Reputation: 77
In my global environment I have multiple data frames from different .csv
files. Each data frame is one day of observation of trading activity. Due to some performance challenges I had to perform some data preprocessing while I was uploading each .csv
file in R. The result is in the following image:
Now I would I like to combine each data frame in the consecutive order: for example
masterDataFrame <– rbind(durData_IBM_AskSide1, durData_IBM_AskSide2)
masterDataFrame <– rbind(masterDataFrame, durData_IBM_AskSide3)
masterDataFrame <– rbind(masterDataFrame, durData_IBM_AskSide20)
My first approach was first to combine all the csv
files in one and then perform my data preprocessing steps. This resulted in a very large data frame and the data preprocessing steps took over 10 minutes. The time aspect isn't my major issue, the problem was that between to consecutive days( ending of one day, starting of the following up day) my code produces an "event" which resulted in values which are wrong. So I had to treat each day separately and start anew for each trending day. The workaround was just an If statement that checked If date[i] == date[i+1]
. By the way my data frame is sorted ascending for each trading day and I have time column which looks like this
is of type POSIXlt
.
This resulted in an overall process which took over 20 minutes while performing my steps while uploading took just 1 one minute. Now I really like to know
a) how can I combine my resulting data frames into one master data frame with a loop approach?

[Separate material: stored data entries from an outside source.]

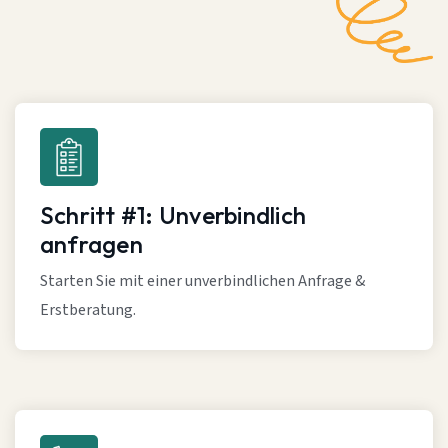
Schritt #1: Unverbindlich
anfragen
Starten Sie mit einer unverbindlichen Anfrage &
Erstberatung.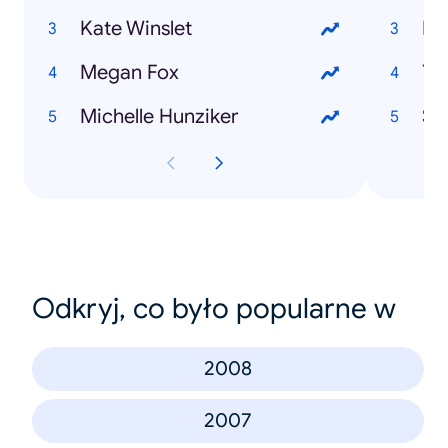
Kate Winslet
Fa
Megan Fox
Yo
Michelle Hunziker
Sb
Odkryj, co było popularne w
2008
2007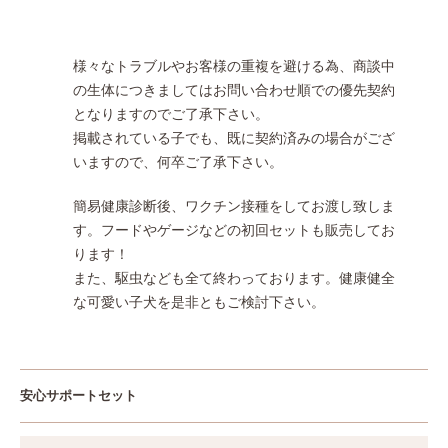
様々なトラブルやお客様の重複を避ける為、商談中
の生体につきましてはお問い合わせ順での優先契約
となりますのでご了承下さい。
掲載されている子でも、既に契約済みの場合がござ
いますので、何卒ご了承下さい。
簡易健康診断後、ワクチン接種をしてお渡し致しま
す。フードやゲージなどの初回セットも販売してお
ります！
また、駆虫なども全て終わっております。健康健全
な可愛い子犬を是非ともご検討下さい。
安心サポートセット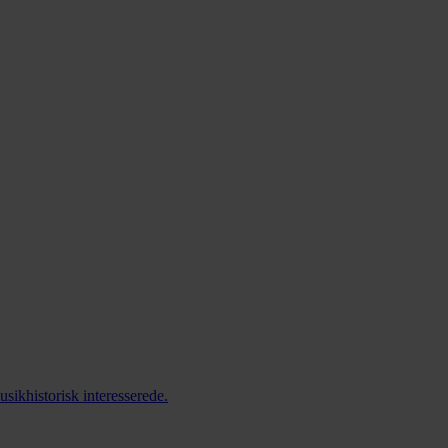
sikhistorisk interesserede.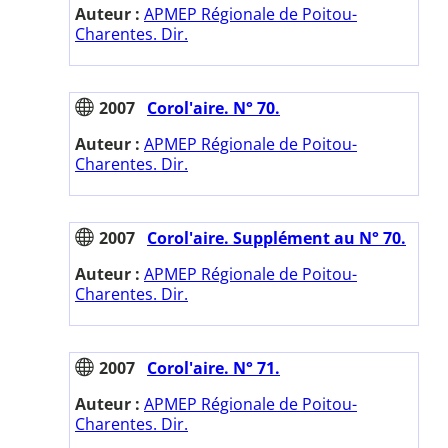
Auteur :
APMEP Régionale de Poitou-
Charentes. Dir.
2007
Corol'aire. N° 70.
Auteur :
APMEP Régionale de Poitou-
Charentes. Dir.
2007
Corol'aire. Supplément au N° 70.
Auteur :
APMEP Régionale de Poitou-
Charentes. Dir.
2007
Corol'aire. N° 71.
Auteur :
APMEP Régionale de Poitou-
Charentes. Dir.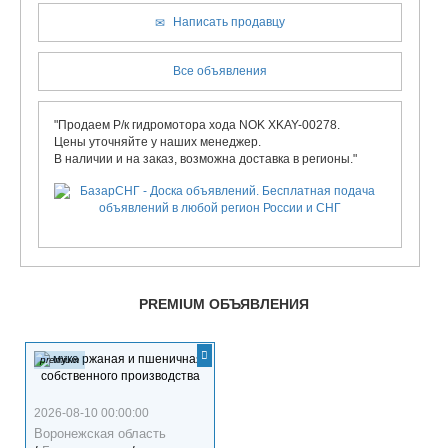
Написать продавцу
Все объявления
"Продаем Р/к гидромотора хода NOK XKAY-00278.
Цены уточняйте у наших менеджер.
В наличии и на заказ, возможна доставка в регионы."
PREMIUM ОБЪЯВЛЕНИЯ
premium
2026-08-10 00:00:00
Воронежская область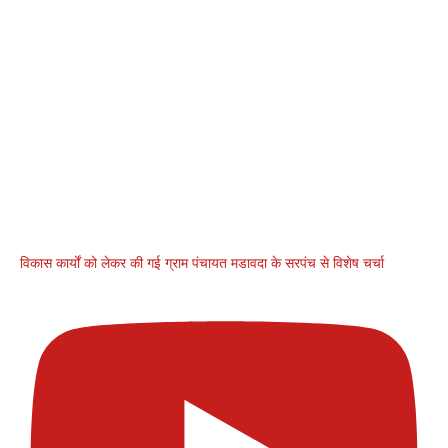
विकास कार्यों को लेकर की गई ग्राम पंचायत मडावदा के सरपंच से विशेष चर्चा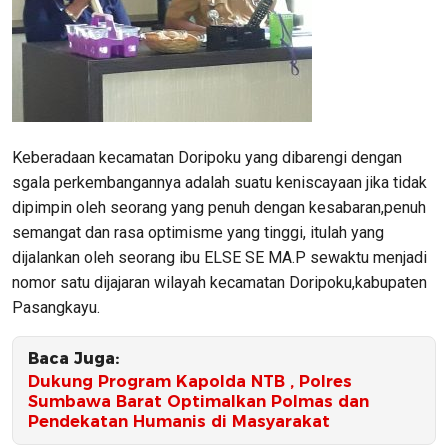
Keberadaan kecamatan Doripoku yang dibarengi dengan
sgala perkembangannya adalah suatu keniscayaan jika tidak
dipimpin oleh seorang yang penuh dengan kesabaran,penuh
semangat dan rasa optimisme yang tinggi, itulah yang
dijalankan oleh seorang ibu ELSE SE MA.P sewaktu menjadi
nomor satu dijajaran wilayah kecamatan Doripoku,kabupaten
Pasangkayu.
Baca Juga:
Dukung Program Kapolda NTB , Polres
Sumbawa Barat Optimalkan Polmas dan
Pendekatan Humanis di Masyarakat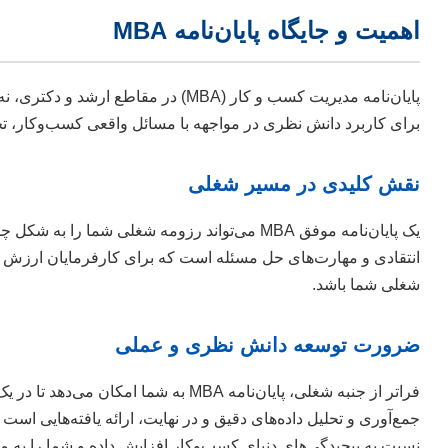
اهمیت و جایگاه پایان‌نامه MBA
پایان‌نامه مدیریت کسب و کار (MBA
برای کاربرد دانش نظری در مواجهه با مسائل واقعی کسب‌وکار، تحلی
نقش کلیدی در مسیر شغلی
یک پایان‌نامه موفق MBA می‌تواند رزومه شغلی
انتقادی و مهارت‌های حل مسئله است که برای کارفرمایان ارزش فراو
شغلی شما باشد.
ضرورت توسعه دانش نظری و عملی
فراتر از جنبه شغلی، پایان‌نامه A
جمع‌آوری و تحلیل داده‌های دقیق و در نهایت، ارائه یافته‌هایی اس
نسبت به پیچیدگی‌های دنیای کسب‌وکار افزایش داده و شما را به 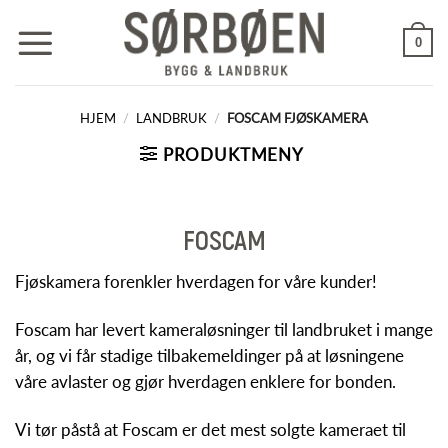
Skip
to
0
content
HJEM
/
LANDBRUK
/
FOSCAM FJØSKAMERA
PRODUKTMENY
FOSCAM
Fjøskamera forenkler hverdagen for våre kunder!
Foscam har levert kameraløsninger til landbruket i mange
år, og vi får stadige tilbakemeldinger på at løsningene
våre avlaster og gjør hverdagen enklere for bonden.
Vi tør påstå at Foscam er det mest solgte kameraet til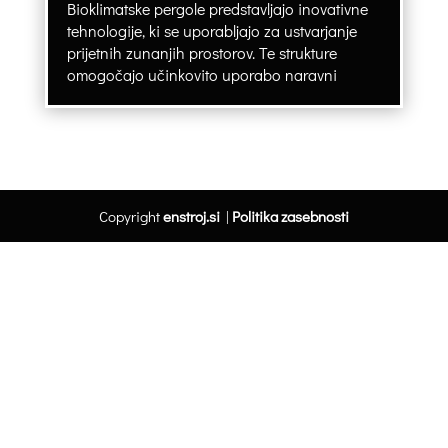
Bioklimatske pergole predstavljajo inovativne
tehnologije, ki se uporabljajo za ustvarjanje
prijetnih zunanjih prostorov. Te strukture
omogočajo učinkovito uporabo naravni
Copyright
enstroj.si
|
Politika zasebnosti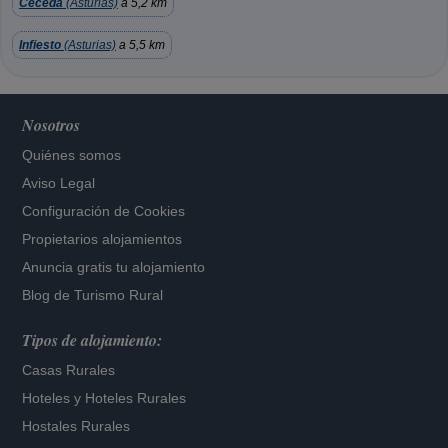
Ceceda
(Asturias)
a 5,2 km
Infiesto
(Asturias)
a 5,5 km
Nosotros
Quiénes somos
Aviso Legal
Configuración de Cookies
Propietarios alojamientos
Anuncia gratis tu alojamiento
Blog de Turismo Rural
Tipos de alojamiento:
Casas Rurales
Hoteles
y
Hoteles Rurales
Hostales Rurales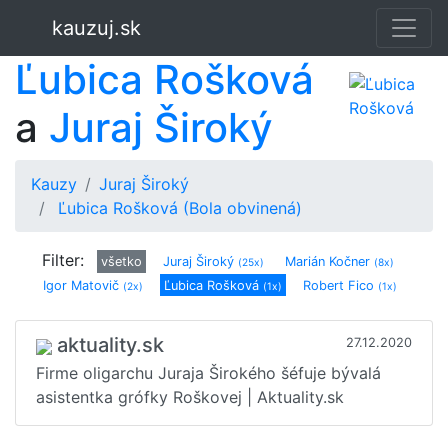
kauzuj.sk
Ľubica Rošková
a
Juraj Široký
Kauzy
Juraj Široký
Ľubica Rošková (Bola obvinená)
Filter:
všetko
Juraj Široký
Marián Kočner
(25x)
(8x)
Igor Matovič
Ľubica Rošková
Robert Fico
(2x)
(1x)
(1x)
Andrej Kiska
Alojz Hlina
(1x)
(1x)
aktuality.sk
27.12.2020
Firme oligarchu Juraja Širokého šéfuje bývalá
asistentka grófky Roškovej | Aktuality.sk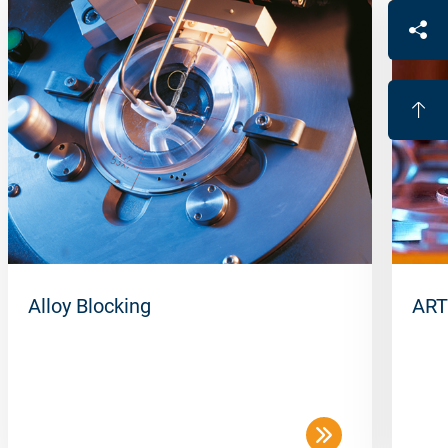
Alloy Blocking
ART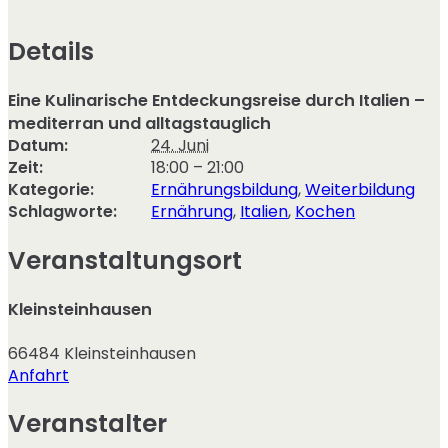
Details
Eine Kulinarische Entdeckungsreise durch Italien –
mediterran und alltagstauglich
Datum:
24. Juni
Zeit:
18:00 – 21:00
Kategorie:
Ernährungsbildung
,
Weiterbildung
Schlagworte:
Ernährung
,
Italien
,
Kochen
Veranstaltungsort
Kleinsteinhausen
66484
Kleinsteinhausen
Anfahrt
Veranstalter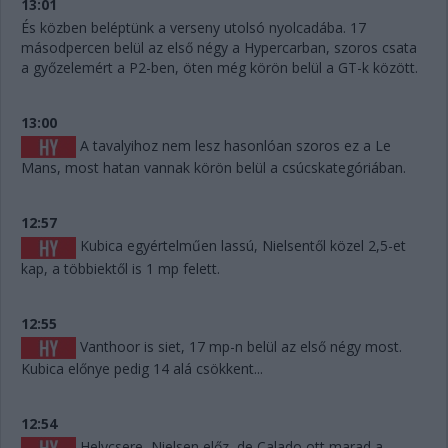
13:01
És közben beléptünk a verseny utolsó nyolcadába. 17
másodpercen belül az első négy a Hypercarban, szoros csata
a győzelemért a P2-ben, öten még körön belül a GT-k között.
13:00
A tavalyihoz nem lesz hasonlóan szoros ez a Le
Mans, most hatan vannak körön belül a csúcskategóriában.
12:57
Kubica egyértelműen lassú, Nielsentől közel 2,5-et
kap, a többiektől is 1 mp felett.
12:55
Vanthoor is siet, 17 mp-n belül az első négy most.
Kubica előnye pedig 14 alá csökkent...
12:54
Helycsere, Nielsen előz, de Calado ott marad a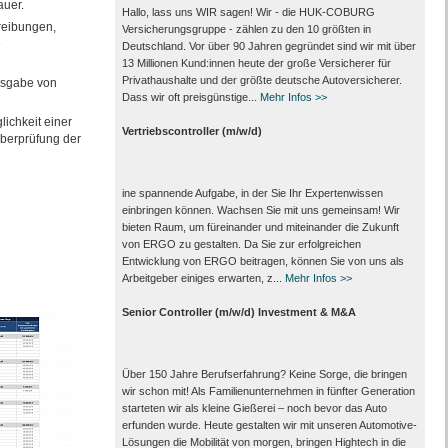
auer.
Hallo, lass uns WIR sagen! Wir - die HUK-COBURG
reibungen,
Versicherungsgruppe - zählen zu den 10 größten in
e
Deutschland. Vor über 90 Jahren gegründet sind wir mit über
13 Millionen Kund:innen heute der große Versicherer für
Privathaushalte und der größte deutsche Autoversicherer.
usgabe von
Dass wir oft preisgünstige...
Mehr Infos >>
ichkeit einer
Vertriebscontroller (m/w/d)
 Überprüfung der
ine spannende Aufgabe, in der Sie Ihr Expertenwissen
einbringen können. Wachsen Sie mit uns gemeinsam! Wir
bieten Raum, um füreinander und miteinander die Zukunft
von ERGO zu gestalten. Da Sie zur erfolgreichen
Entwicklung von ERGO beitragen, können Sie von uns als
Arbeitgeber einiges erwarten, z...
Mehr Infos >>
Senior Controller (m/w/d) Investment & M&A
Über 150 Jahre Berufserfahrung? Keine Sorge, die bringen
wir schon mit! Als Familienunternehmen in fünfter Generation
starteten wir als kleine Gießerei – noch bevor das Auto
erfunden wurde. Heute gestalten wir mit unseren Automotive-
Lösungen die Mobilität von morgen, bringen Hightech in die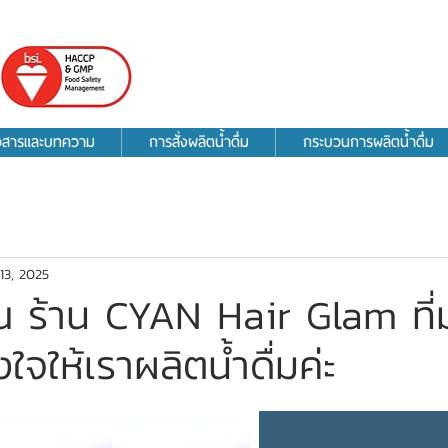
าวสารและบทความ
การสั่งผลิตน้ำดื่ม
กระบวนการผลิตน้ำดื่ม
13, 2025
 ร้าน CYAN Hair Glam ที
ใจให้เราผลิตน้ำดื่มค่ะ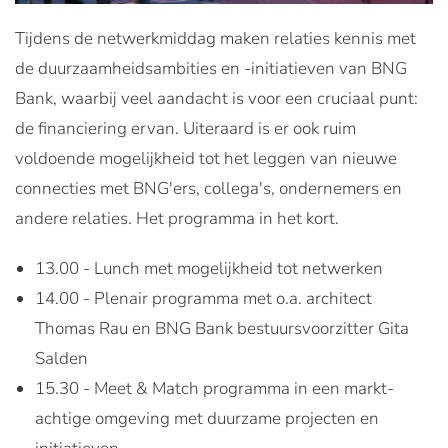
Tijdens de netwerkmiddag maken relaties kennis met
de duurzaamheidsambities en -initiatieven van BNG
Bank, waarbij veel aandacht is voor een cruciaal punt:
de financiering ervan. Uiteraard is er ook ruim
voldoende mogelijkheid tot het leggen van nieuwe
connecties met BNG'ers, collega's, ondernemers en
andere relaties. Het programma in het kort.
13.00 - Lunch met mogelijkheid tot netwerken
14.00 - Plenair programma met o.a. architect
Thomas Rau en BNG Bank bestuursvoorzitter Gita
Salden
15.30 - Meet & Match programma in een markt-
achtige omgeving met duurzame projecten en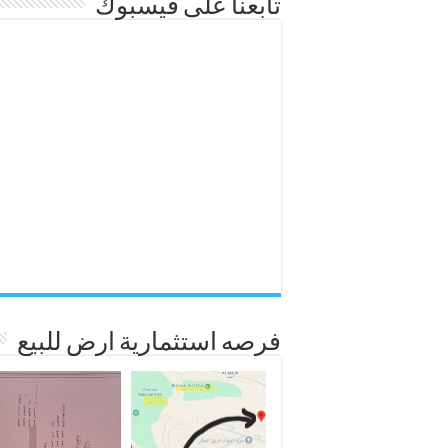
تابعنا على فيسبوك
فرصه استثمارية ارض للبيع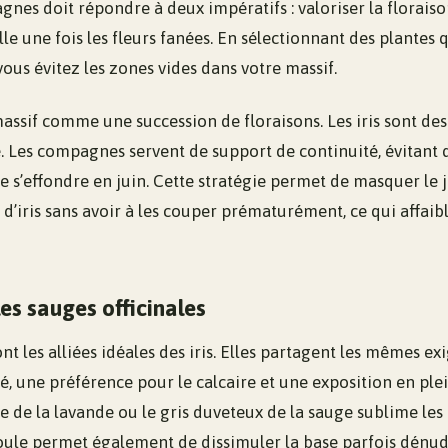
nes doit répondre à deux impératifs : valoriser la floraison
le une fois les fleurs fanées. En sélectionnant des plantes 
 vous évitez les zones vides dans votre massif.
ssif comme une succession de floraisons. Les iris sont des
. Les compagnes servent de support de continuité, évitant 
ne s’effondre en juin. Cette stratégie permet de masquer le
s d’iris sans avoir à les couper prématurément, ce qui affaibl
les sauges officinales
t les alliées idéales des iris. Elles partagent les mêmes exi
, une préférence pour le calcaire et une exposition en plein
e de la lavande ou le gris duveteux de la sauge sublime les 
boule permet également de dissimuler la base parfois dénud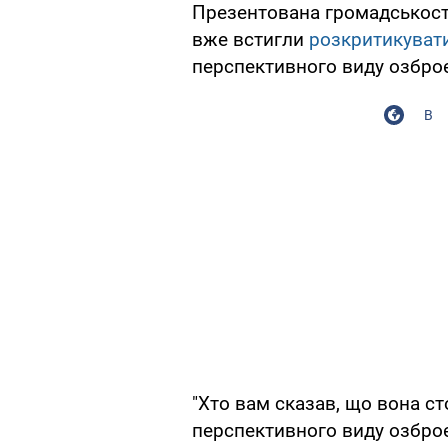
Презентована громадськості
вже встигли
розкритикувати
перспективного виду озброє
В
"Хто вам сказав, що вона ст
перспективного виду озброє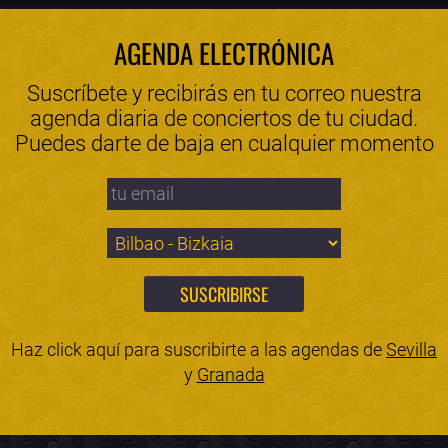
AGENDA ELECTRÓNICA
Suscríbete y recibirás en tu correo nuestra
agenda diaria de conciertos de tu ciudad.
Puedes darte de baja en cualquier momento
Haz click aquí para suscribirte a las agendas de
Sevilla
y
Granada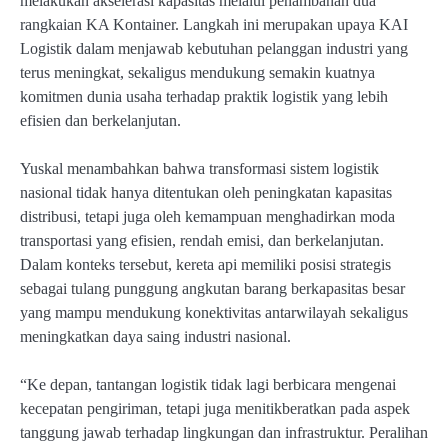
melakukan akselerasi kapasitas melalui penambahan dua
rangkaian KA Kontainer. Langkah ini merupakan upaya KAI
Logistik dalam menjawab kebutuhan pelanggan industri yang
terus meningkat, sekaligus mendukung semakin kuatnya
komitmen dunia usaha terhadap praktik logistik yang lebih
efisien dan berkelanjutan.
Yuskal menambahkan bahwa transformasi sistem logistik
nasional tidak hanya ditentukan oleh peningkatan kapasitas
distribusi, tetapi juga oleh kemampuan menghadirkan moda
transportasi yang efisien, rendah emisi, dan berkelanjutan.
Dalam konteks tersebut, kereta api memiliki posisi strategis
sebagai tulang punggung angkutan barang berkapasitas besar
yang mampu mendukung konektivitas antarwilayah sekaligus
meningkatkan daya saing industri nasional.
“Ke depan, tantangan logistik tidak lagi berbicara mengenai
kecepatan pengiriman, tetapi juga menitikberatkan pada aspek
tanggung jawab terhadap lingkungan dan infrastruktur. Peralihan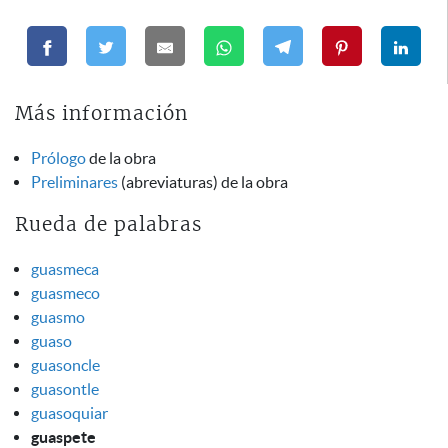
Más información
Prólogo
de la obra
Preliminares
(abreviaturas) de la obra
Rueda de palabras
guasmeca
guasmeco
guasmo
guaso
guasoncle
guasontle
guasoquiar
guaspete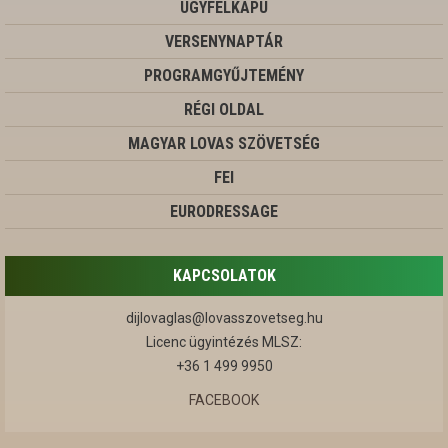
ÜGYFÉLKAPU
VERSENYNAPTÁR
PROGRAMGYŰJTEMÉNY
RÉGI OLDAL
MAGYAR LOVAS SZÖVETSÉG
FEI
EURODRESSAGE
KAPCSOLATOK
dijlovaglas@lovasszovetseg.hu
Licenc ügyintézés MLSZ:
+36 1 499 9950
FACEBOOK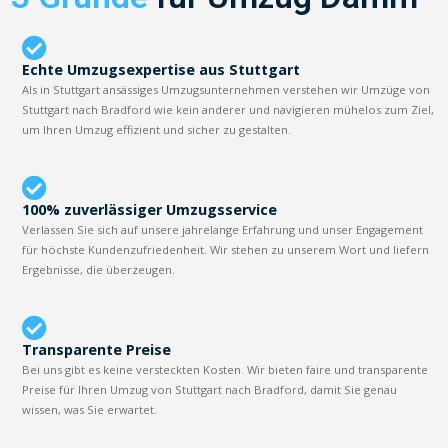
Echte Umzugsexpertise aus Stuttgart
Als in Stuttgart ansässiges Umzugsunternehmen verstehen wir Umzüge von
Stuttgart nach Bradford wie kein anderer und navigieren mühelos zum Ziel,
um Ihren Umzug effizient und sicher zu gestalten.
100% zuverlässiger Umzugsservice
Verlassen Sie sich auf unsere jahrelange Erfahrung und unser Engagement
für höchste Kundenzufriedenheit. Wir stehen zu unserem Wort und liefern
Ergebnisse, die überzeugen.
Transparente Preise
Bei uns gibt es keine versteckten Kosten. Wir bieten faire und transparente
Preise für Ihren Umzug von Stuttgart nach Bradford, damit Sie genau
wissen, was Sie erwartet.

b) while combining them how can I delete the already used data frames?
Upvotes: 0
Views: 510
Reputation: 388982
Here is one non-loop approach.
#Create name of dataframes
datanames <- paste0('durData_IBM_AskSide', 1:20)
#Combine them into one
combine_data <- do.call(rbind, mget(datanames))
#Remove them from global environment
rm(list = datanames)
Upvotes: 2
Reputation: 1053
library(tidyverse)
dir(pattern = "*.csv") %>% #change the path name to match yours after the first quotation mark
purrr::map_dfr(read_csv)
Upvotes: 0